Record set

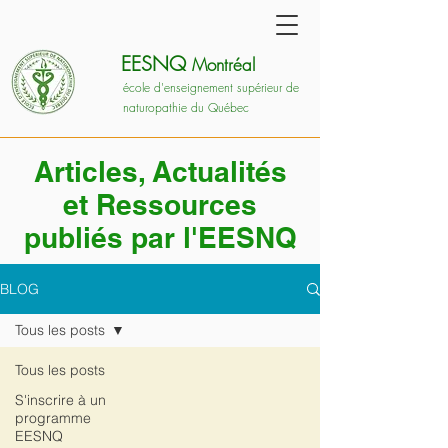
EESNQ
Montréal
école d'enseignement supérieur de
naturopathie du Québec
Articles, Actualités
et Ressources
publiés par l'EESNQ
BLOG
Tous les posts
Tous les posts
S'inscrire à un
programme
EESNQ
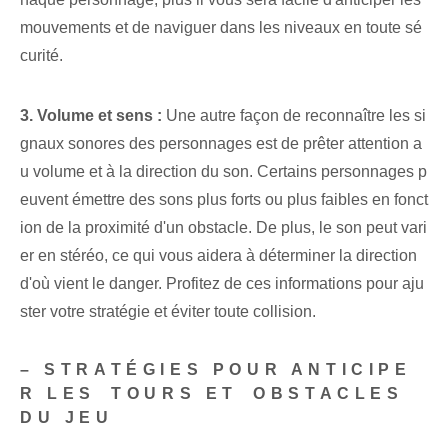
mouvements et de naviguer dans les niveaux en toute sé
curité.
3. Volume ⁤et⁤ sens :
Une autre façon de reconnaître les si
gnaux sonores des personnages est de prêter attention a
u volume et à la direction du son. Certains personnages p
euvent émettre des sons plus forts ou plus faibles en fonct
ion de la proximité d'un obstacle. De plus, le son peut vari
er en stéréo, ce qui vous aidera à déterminer la direction
d'où vient le danger. Profitez de ces informations pour aju
ster votre stratégie et éviter toute collision.
– STRATÉGIES POUR ANTICIPE
R LES ⁤TOURS ET ⁣OBSTACLES
DU JEU⁢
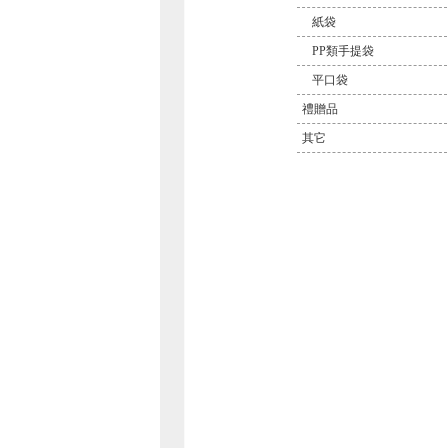
紙袋
PP類手提袋
平口袋
禮贈品
其它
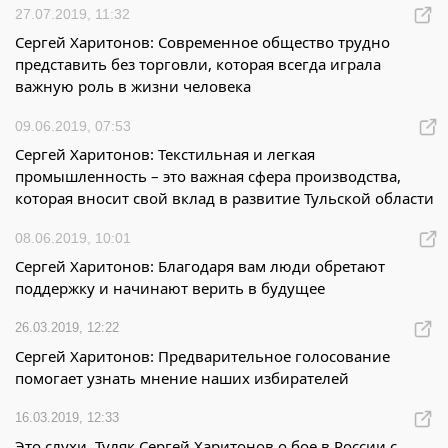
27.07.2019, 11:32
Сергей Харитонов: Современное общество трудно
представить без торговли, которая всегда играла
важную роль в жизни человека
09.06.2019, 07:53
Сергей Харитонов: Текстильная и легкая
промышленность – это важная сфера производства,
которая вносит свой вклад в развитие Тульской области
08.06.2019, 10:01
Сергей Харитонов: Благодаря вам люди обретают
поддержку и начинают верить в будущее
26.03.2019, 12:22
Сергей Харитонов: Предварительное голосование
помогает узнать мнение наших избирателей
16.03.2019, 12:33
Это слухи. Туляк Сергей Харитонов о бое в России с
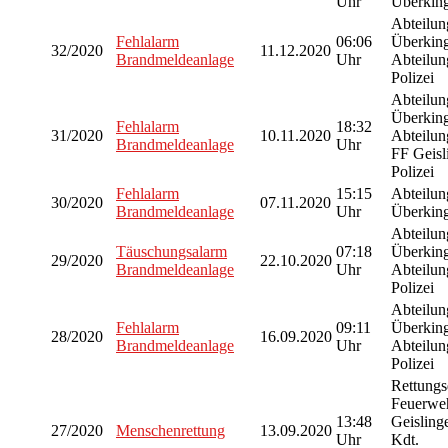
Uhr
Überkin
Abteilu
Fehlalarm
06:06
Überkin
32/2020
11.12.2020
Brandmeldeanlage
Uhr
Abteilun
Polizei
Abteilu
Überkin
Fehlalarm
18:32
31/2020
10.11.2020
Abteilun
Brandmeldeanlage
Uhr
FF Geisl
Polizei
Fehlalarm
15:15
Abteilu
30/2020
07.11.2020
Brandmeldeanlage
Uhr
Überking
Abteilu
Täuschungsalarm
07:18
Überkin
29/2020
22.10.2020
Brandmeldeanlage
Uhr
Abteilun
Polizei
Abteilu
Fehlalarm
09:11
Überkin
28/2020
16.09.2020
Brandmeldeanlage
Uhr
Abteilun
Polizei
Rettungs
Feuerwe
13:48
Geisling
27/2020
Menschenrettung
13.09.2020
Uhr
Kdt.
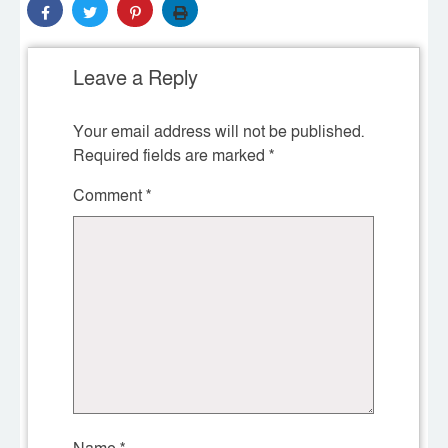
Leave a Reply
Your email address will not be published.
Required fields are marked
*
Comment
*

Work order
Check each line of the material for the word "toute", then say how many have it. Give the number only.

Exercise result
2